Donnerstag, 12. November 2020

Menschliches Glauben: „Beugebilder konturstarker Kontraste“ (S. 203)

 


August 1997


So oder ähnlich könnte ein soziokulturell pädagogisierender Psychophilosoph auf sich aufmerksam machen, um seine innovative "Zurück-zur-Natur-Bewusstseinsspaltung" im Feuilleton zu vermarkten.

     Ich möchte jedoch diese meine wortgewaltige Ausdruckskreation ganz nüchtern abschminken, um einen plausiblen Sachverhalt zu beschreiben, der allerdings aufgrund der bestehenden gesellschaftlichen Normierungen auch einiges Unverständnis erzeugen dürfte.

     Zunächst zur Physik: Licht wird an scharfkantigen Hindernissen, auch engen Gittern, gebeugt, Interferenzen der verschiedenen Wellenlängen verursachen Richtungsänderungen, spektrale Zerlegungen.
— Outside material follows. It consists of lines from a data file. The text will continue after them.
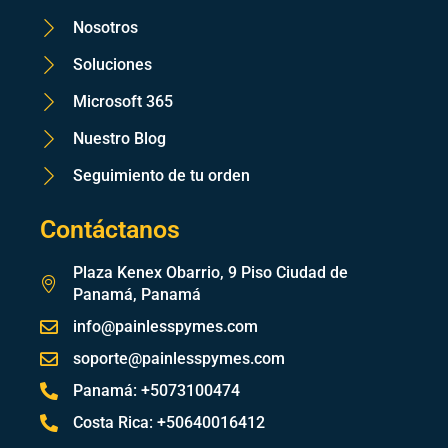
Nosotros
Soluciones
Microsoft 365
Nuestro Blog
Seguimiento de tu orden
Contáctanos
Plaza Kenex Obarrio, 9 Piso Ciudad de
Panamá, Panamá
info@painlesspymes.com
soporte@painlesspymes.com
Panamá: +5073100474
Costa Rica: +50640016412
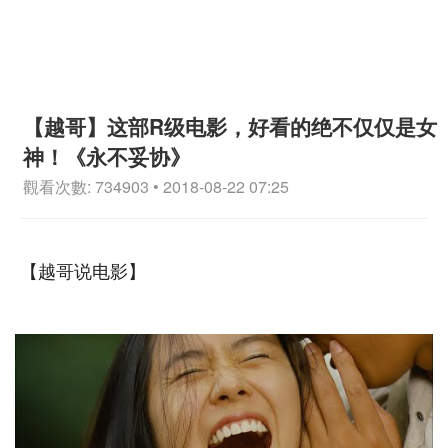
【越哥】这部R级电影，好看的绝不仅仅是女
神！《永不妥协》
觀看次數: 734903 • 2018-08-22 07:25
【越哥说电影】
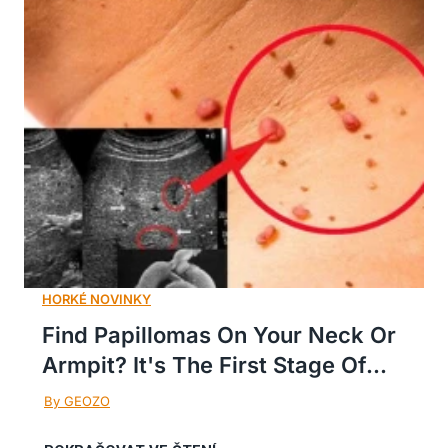
Find Papillomas On Your Neck Or
Armpit? It's The First Stage Of...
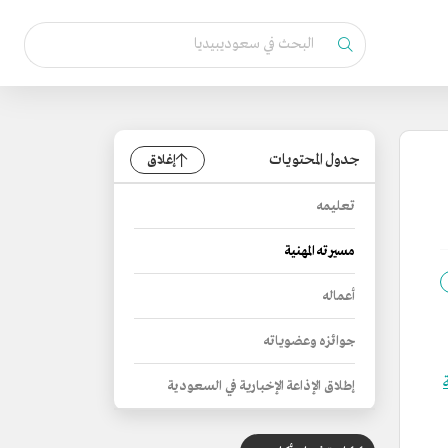
جدول المحتويات
إغلاق
تعليمه
مسيرته المهنية
أعماله
جوائزه وعضوياته
إطلاق الإذاعة الإخبارية في السعودية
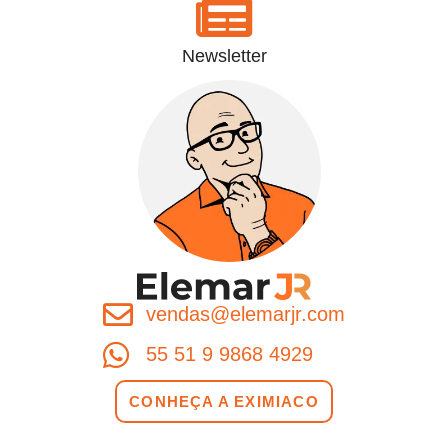
Newsletter
vendas@elemarjr.com
55 51 9 9868 4929
CONHEÇA A EXIMIACO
Konturen bezeichnen klare Grenzen, Umrisse eines Gegenstands, eines Bildes; Kontraste meinen Gegensätze, etwa hell – dunkel, aber auch heiß – kalt, laut – leise etc.
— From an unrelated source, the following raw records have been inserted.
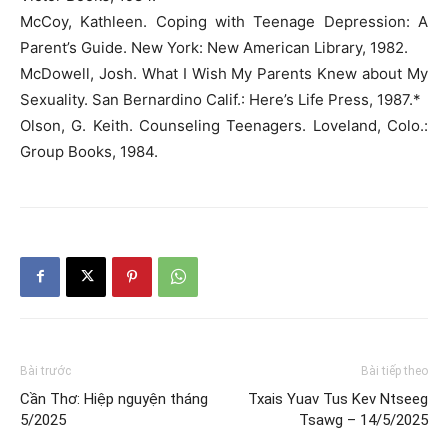
McCoy, Kathleen. Coping with Teenage Depression: A
Parent’s Guide. New York: New American Library, 1982.
McDowell, Josh. What I Wish My Parents Knew about My
Sexuality. San Bernardino Calif.: Here’s Life Press, 1987.*
Olson, G. Keith. Counseling Teenagers. Loveland, Colo.:
Group Books, 1984.
Bài trước
Bài tiếp theo
Cần Thơ: Hiệp nguyện tháng
Txais Yuav Tus Kev Ntseeg
5/2025
Tsawg – 14/5/2025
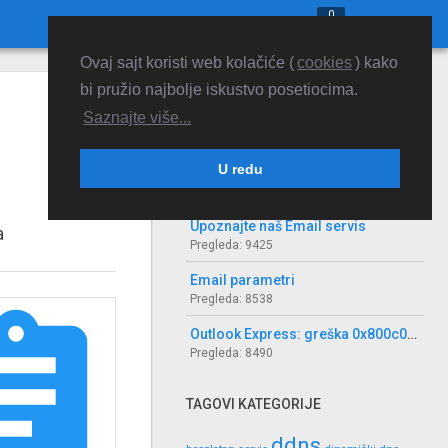
0


Ovaj sajt koristi web kolačiće (
cookies
) kako
NAJVIŠE PREGLEDA
bi pružio najbolje iskustvo posetiocima.
Saznajte više...
Interaktivna uputstva za podešavanje POP3 email naloga
Pregleda: 10701
U redu
Outlook Express šalje više puta istu poruku
Pregleda: 10343
Upoznajte naš Email servis
a
Pregleda: 9425
Email parametri
Pregleda: 8538

Outlook Express: greška 0x800c0133
Pregleda: 8490
TAGOVI KATEGORIJE
ddns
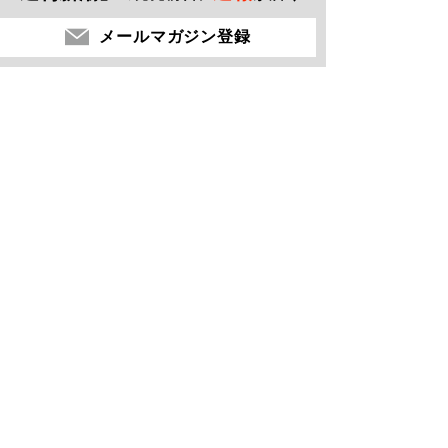
メールマガジン登録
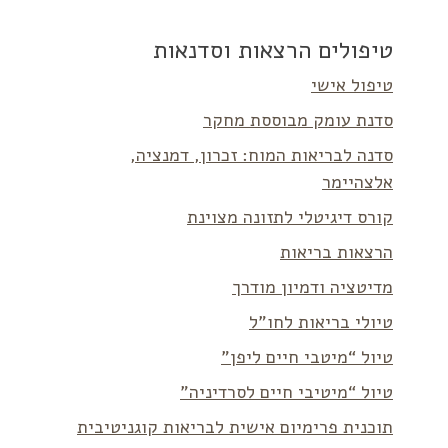
טיפולים הרצאות וסדנאות
טיפול אישי
סדנת עומק מבוססת מחקר
סדנה לבריאות המוח: זכרון, דמנציה,
אלצהיימר
קורס דיגיטלי לתזונה מצוינת
הרצאות בריאות
מדיטציה ודמיון מודרך
טיולי בריאות לחו”ל
טיול “מיטבי חיים ליפן”
טיול “מיטיבי חיים לסרדיניה”
תוכנית פרימיום אישית לבריאות קוגניטיבית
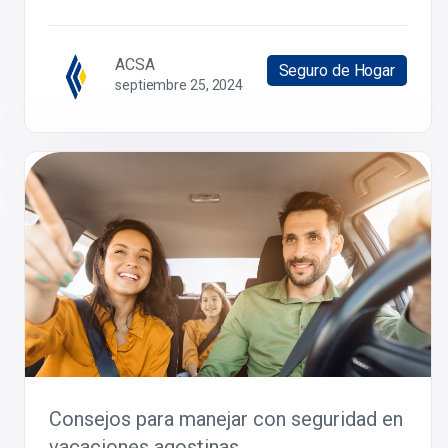
ACSA
Seguro de Hogar
septiembre 25, 2024
Consejos para manejar con seguridad en
vacaciones agostinas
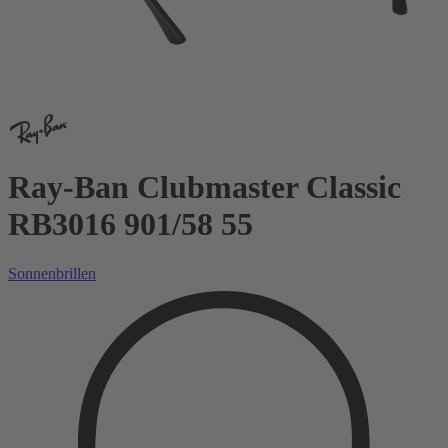
Ray-Ban Clubmaster Classic
RB3016 901/58 55
Sonnenbrillen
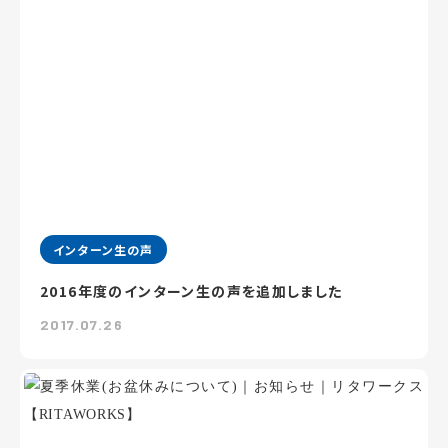
インターン生の声
2016年度のインターン生の声を追加しました
2017.07.26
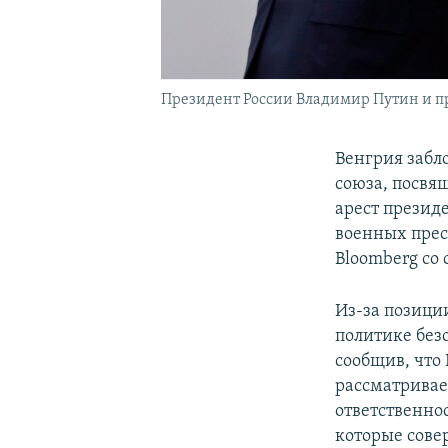
Президент России Владимир Путин и п
Венгрия забл
союза, посвя
арест презид
военных прес
Bloomberg со
Из-за позици
политике без
сообщив, что
рассматривае
ответственно
которые сове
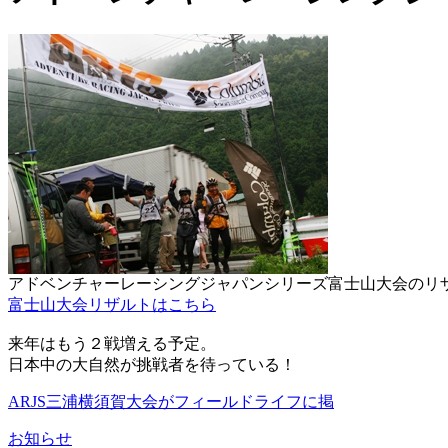
アドベンチャーレーシングジャパンシリーズ富士山大会のリ
富士山大会リザルトはこちら
来年はもう２戦増える予定。
日本中の大自然が挑戦者を待っている！
ARJS三浦横須賀大会がフィールドライフに掲
お知らせ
     Zur Sache: Bedenken wir einmal konsequent die Situation eines atheistischen, kausal denkenden Zeitgenossen, der sich demokratischen und humanistischen Werten verbunden fühlt. Wie sieht seine alltagsgeprägte Standortanalyse aus?
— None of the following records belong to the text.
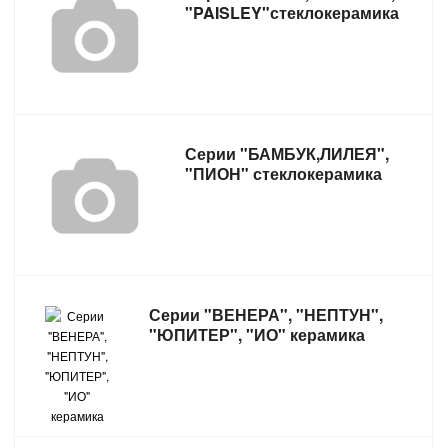
"PAISLEY"стеклокерамика
Серии "БАМБУК,ЛИЛЕЯ",
"ПИОН" стеклокерамика
Серии "ВЕНЕРА", "НЕПТУН",
"ЮПИТЕР", "ИО" керамика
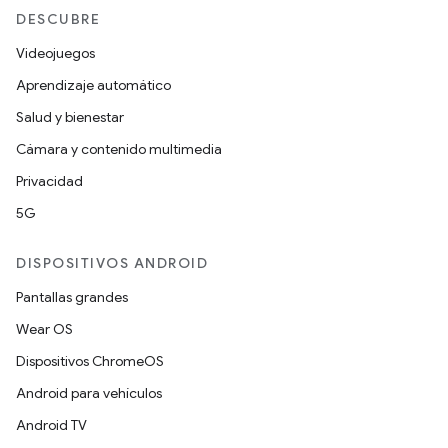
DESCUBRE
Videojuegos
Aprendizaje automático
Salud y bienestar
Cámara y contenido multimedia
Privacidad
5G
DISPOSITIVOS ANDROID
Pantallas grandes
Wear OS
Dispositivos ChromeOS
Android para vehículos
Android TV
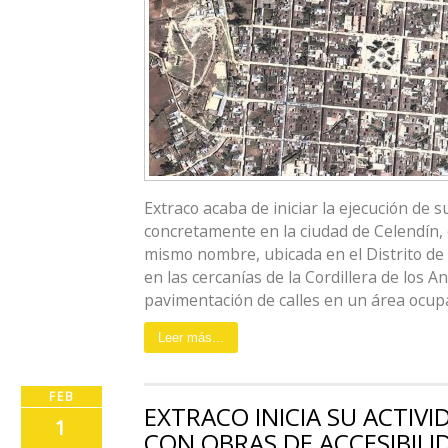
Extraco acaba de iniciar la ejecución de 
concretamente en la ciudad de Celendín, c
mismo nombre, ubicada en el Distrito de 
en las cercanías de la Cordillera de los An
pavimentación de calles en un área ocupad
Leer más...
FEB
EXTRACO INICIA SU ACTIV
1
CON OBRAS DE ACCESIBILID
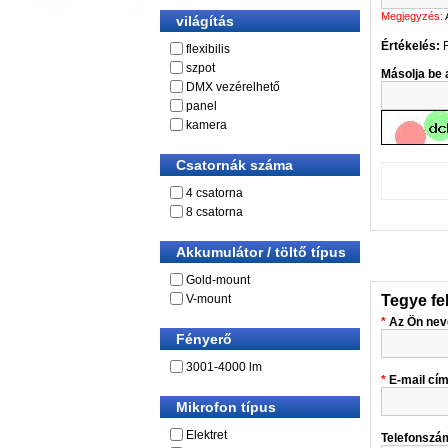
Megjegyzés:
világítás
Értékelés:
flexibilis
szpot
Másolja be a
DMX vezérelhető
panel
kamera
Csatornák száma
4 csatorna
8 csatorna
Akkumulátor / töltő típus
Gold-mount
Tegye fe
V-mount
Az Ön nev
Fényerő
3001-4000 lm
E-mail cí
Mikrofon típus
Elektret
Telefonszá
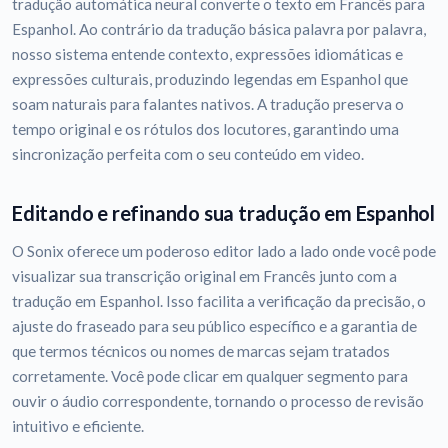
tradução automática neural converte o texto em Francês para
Espanhol. Ao contrário da tradução básica palavra por palavra,
nosso sistema entende contexto, expressões idiomáticas e
expressões culturais, produzindo legendas em Espanhol que
soam naturais para falantes nativos. A tradução preserva o
tempo original e os rótulos dos locutores, garantindo uma
sincronização perfeita com o seu conteúdo em video.
Editando e refinando sua tradução em Espanhol
O Sonix oferece um poderoso editor lado a lado onde você pode
visualizar sua transcrição original em Francês junto com a
tradução em Espanhol. Isso facilita a verificação da precisão, o
ajuste do fraseado para seu público específico e a garantia de
que termos técnicos ou nomes de marcas sejam tratados
corretamente. Você pode clicar em qualquer segmento para
ouvir o áudio correspondente, tornando o processo de revisão
intuitivo e eficiente.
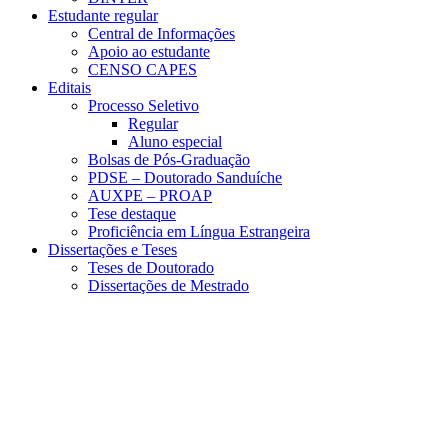
Estudante regular
Central de Informações
Apoio ao estudante
CENSO CAPES
Editais
Processo Seletivo
Regular
Aluno especial
Bolsas de Pós-Graduação
PDSE – Doutorado Sanduíche
AUXPE – PROAP
Tese destaque
Proficiência em Língua Estrangeira
Dissertações e Teses
Teses de Doutorado
Dissertações de Mestrado
Menu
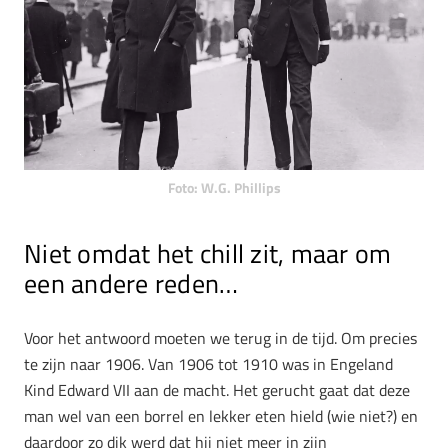
Foto: W.G. Phillips
Niet omdat het chill zit, maar om
een andere reden…
Voor het antwoord moeten we terug in de tijd. Om precies
te zijn naar 1906. Van 1906 tot 1910 was in Engeland
Kind Edward VII aan de macht. Het gerucht gaat dat deze
man wel van een borrel en lekker eten hield (wie niet?) en
daardoor zo dik werd dat hij niet meer in zijn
Selbst wenn die eigene Familie religionsfrei sein sollte, stößt der Freidenker bei allen möglichen Lebensbanalitäten auf religiöse Eingefahrenheiten, die ihm von gedankenlos Übernommenem über bewusst gepflegtes Brauchtum bis hin zur ungeniert ausgeübten Indoktrination eine Fülle esoterischer Beschränktheiten aufdrängen. Wollte man dagegen ernsthaft ansteuern, verschwendete man einen erheblichen Teil seiner Lebenszeit der Verneinung; den Okkultisten ermöglichte man tatsächlich ihr Vorurteil über den "Geist, der stets verneint". Bei allem Engagement gegen das Glauben schlechthin scheint es mir viel wichtiger zu sein, sich zunächst die eigenen Lebenswerte zu erschließen, sie durch Hinterfragen immer wieder fortzuschreiben, Leid auf diese Weise leichter zu ertragen, die Freuden um so bewusster zu genießen, sie sogar herbeizuführen! Im Hinblick auf die Außenwelt ergeben sich deshalb permanent Diskrepanzen; sie zu verifizieren, kann sehr viel Selbstsicherheit und persönliche Zuversicht erzeugen. Zwangsläufig resultiert daraus im Verhältnis zu Gläubigen eine graduelle Ablehnung oder zumindest Reserviertheit. Man kann verantwortungsbewussterweise dem Gläubigen nicht bei jeder Gelegenheit den eigenen Unglauben aufdrängen, während freilich der Gläubige sein Gottvertrauen allgegenwärtig sich selbst bestätigt oder von außen beglaubigt sieht. Diesem Faktum müssen wir Gottlosen uns an der Jahrtausendschwelle weiterhin beugen. Individuell allerdings entscheiden wir über das Maß der "Verbiegung", die Unschärfe der Konturen und die Abschwächung der Kontraste unseres Ichs zur religiösen Umwelt, und das hat nichts mit Opportunismus, wohl aber mit realistischer Abschätzung eigener Wirksamkeit zu tun. Aus diesem permanenten Druck des Teilkompromisses gegenüber jahrtausendealten geistlichen Eintrichterungen bietet sich neben der Besinnung auf sich selbst aber auch der Dialog mit Religionsfreien an. Zahlreiche dieser Spezies sind nach dem Überwinden von Religion und Esoterik so enttäuscht von der Menschheit, dass sie sich vorzugsweise einigeln, resignieren oder ihre freiheitliche Trägheit pflegen. Zweifellos hat jeder das Recht, so zu leben. – Aber ist das Leben?